BEGIN

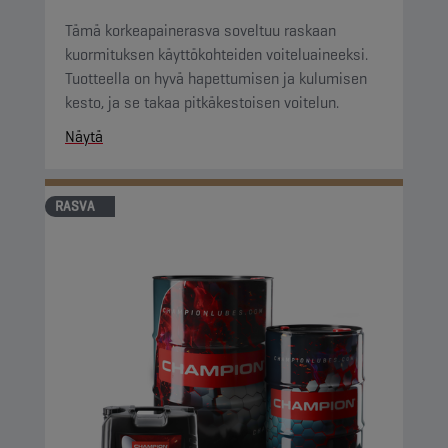
Tämä korkeapainerasva soveltuu raskaan
kuormituksen käyttökohteiden voiteluaineeksi.
Tuotteella on hyvä hapettumisen ja kulumisen
kesto, ja se takaa pitkäkestoisen voitelun.
Näytä
RASVA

END

Once the pictures are removed, write out all of the entries above exactly.

RESPONSE TO THE TASK:
Tämä korkeapainerasva soveltuu raskaan
kuormituksen käyttökohteiden voiteluaineeksi.
Tuotteella on hyvä hapettumisen ja kulumisen
kesto, ja se takaa pitkäkestoisen voitelun.
Näytä
RASVA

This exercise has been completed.